* [Task goal]: Except for the pictures, write out all the records that follow exactly.

§

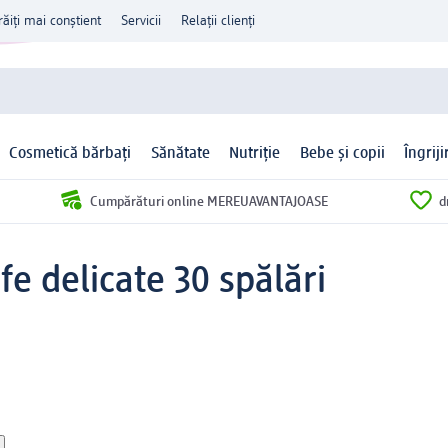
răiți mai conștient
Servicii
Relații clienți
Cosmetică bărbați
Sănătate
Nutriție
Bebe și copii
Îngrij
Cumpărături online MEREUAVANTAJOASE
d
e delicate 30 spălări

§

* [The completed task]:
răiți mai conștient
Servicii
Relații clienți
Cosmetică bărbați
Sănătate
Nutriție
Bebe și copii
Îngrij
Cumpărături online MEREUAVANTAJOASE
d
e delicate 30 spălări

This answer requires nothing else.